I’d like to know how I’d done that!

This library takes a three-pass approach. First, the simple contractions with only a single rule are replaced. On the second pass if any contractions are present with multiple rules we proceed to replace all combinations of rules to produce all possible texts. Each text is then passed through a grammar checker and the Word Mover’s Distance (WMD) is calculated between it and the original text. The hypotheses are then sorted by least number of grammatical errors and shortest distance from the original text and the top hypothesis is returned as the expanded form.

The grammatical error count eliminates the worst choices, but there are many cases that contain no or the same number of grammatical errors. In these cases the WMD works as the tie-breaker.
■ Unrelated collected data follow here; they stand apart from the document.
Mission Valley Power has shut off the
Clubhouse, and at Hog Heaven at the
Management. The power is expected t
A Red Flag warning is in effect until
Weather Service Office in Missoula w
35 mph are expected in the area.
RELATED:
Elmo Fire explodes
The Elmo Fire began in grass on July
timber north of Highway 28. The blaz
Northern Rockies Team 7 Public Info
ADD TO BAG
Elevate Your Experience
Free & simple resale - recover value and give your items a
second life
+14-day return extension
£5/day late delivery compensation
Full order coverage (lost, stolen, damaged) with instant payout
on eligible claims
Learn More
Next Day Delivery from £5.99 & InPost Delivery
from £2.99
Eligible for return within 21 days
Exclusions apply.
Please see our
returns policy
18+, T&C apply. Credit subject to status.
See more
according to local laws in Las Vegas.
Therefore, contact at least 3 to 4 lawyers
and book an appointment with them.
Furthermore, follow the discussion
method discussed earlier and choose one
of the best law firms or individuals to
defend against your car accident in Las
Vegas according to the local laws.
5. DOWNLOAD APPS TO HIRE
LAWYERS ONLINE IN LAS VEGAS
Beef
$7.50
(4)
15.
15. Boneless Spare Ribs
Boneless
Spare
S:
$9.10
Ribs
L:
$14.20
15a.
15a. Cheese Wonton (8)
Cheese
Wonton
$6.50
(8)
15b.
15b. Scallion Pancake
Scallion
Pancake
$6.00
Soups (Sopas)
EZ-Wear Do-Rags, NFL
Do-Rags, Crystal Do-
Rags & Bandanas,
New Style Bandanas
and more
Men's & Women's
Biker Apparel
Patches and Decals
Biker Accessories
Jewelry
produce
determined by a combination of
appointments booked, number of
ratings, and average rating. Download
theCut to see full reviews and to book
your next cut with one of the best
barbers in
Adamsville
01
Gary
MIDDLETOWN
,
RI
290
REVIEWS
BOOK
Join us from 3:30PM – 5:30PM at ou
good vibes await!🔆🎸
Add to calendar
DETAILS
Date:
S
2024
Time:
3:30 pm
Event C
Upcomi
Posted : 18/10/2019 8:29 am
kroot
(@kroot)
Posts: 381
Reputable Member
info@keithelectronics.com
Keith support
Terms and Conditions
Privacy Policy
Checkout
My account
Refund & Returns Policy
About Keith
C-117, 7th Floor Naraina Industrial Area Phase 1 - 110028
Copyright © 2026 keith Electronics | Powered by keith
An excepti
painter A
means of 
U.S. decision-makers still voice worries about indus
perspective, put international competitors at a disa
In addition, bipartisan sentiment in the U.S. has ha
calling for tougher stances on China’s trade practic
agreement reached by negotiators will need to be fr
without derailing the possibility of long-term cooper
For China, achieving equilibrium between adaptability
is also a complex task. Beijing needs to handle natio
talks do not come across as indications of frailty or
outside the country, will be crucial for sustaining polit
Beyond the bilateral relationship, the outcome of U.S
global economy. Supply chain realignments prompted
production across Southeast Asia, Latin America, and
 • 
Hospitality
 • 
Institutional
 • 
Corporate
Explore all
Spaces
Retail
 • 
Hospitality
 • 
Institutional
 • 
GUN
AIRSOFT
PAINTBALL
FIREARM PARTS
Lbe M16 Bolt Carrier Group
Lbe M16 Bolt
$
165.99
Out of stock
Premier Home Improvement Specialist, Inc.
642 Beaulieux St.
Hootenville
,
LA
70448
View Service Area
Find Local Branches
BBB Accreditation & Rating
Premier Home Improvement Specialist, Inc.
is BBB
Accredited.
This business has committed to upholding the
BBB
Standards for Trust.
WMD is the minimum weighted cumulative cost required to move all words from the original text to each hypothesis. This leverages the underlying Word2Vec, GloVe, or FastText, or any semantic vector model chosen. As the difference between each hypothesis is only the replacement of a contraction with it’s expansion, the “closest” hypothesis to the original text will be that with the minimum Euclidean distance between the contraction and expansion word pair in the embedding space.

Using the Google News pre-trained model yields good results but there are still some cases that can cause problems. Consider the following rules:

ain't -> am not
ain't -> are not
ain't -> is not
ain't -> has not
ain't -> have not

And the following sentence:

We ain’t all the same

The output hypotheses using the Google model will look like this (Hypothesis, WMD, # Grammar Errors):

[('We have not all the same', 0.6680542214210519, 0),
 ('We are not all the same', 0.7372250927409768, 0),
 ('We has not all the same', 0.7223834627019157, 1),
 ('We am not all the same', 0.8113022453418426, 1),
 ('We is not all the same', 0.6954222661000212, 2)]

Notice that the grammar checker eliminates the worst offenders, but two remain with no grammar errors. Among other reasons, the past-tense have is more commonly embedded between “we” and “not” than the present-tense are in the Google News dataset, therefore it yields a lower travel cost to hypothesis 1 than hypothesis 2. Trying the FastText 1 million word vector 300 dimensional model we see:

[('We have not all the same', 0.45723494251012825, 0),
 ('We are not all the same', 0.46916066501924986, 0),
 ('We has not all the same', 0.49631577238129004, 1),
 ('We am not all the same', 0.5491228638094231, 1),
 ('We is not all the same', 0.4898885599267869, 2)]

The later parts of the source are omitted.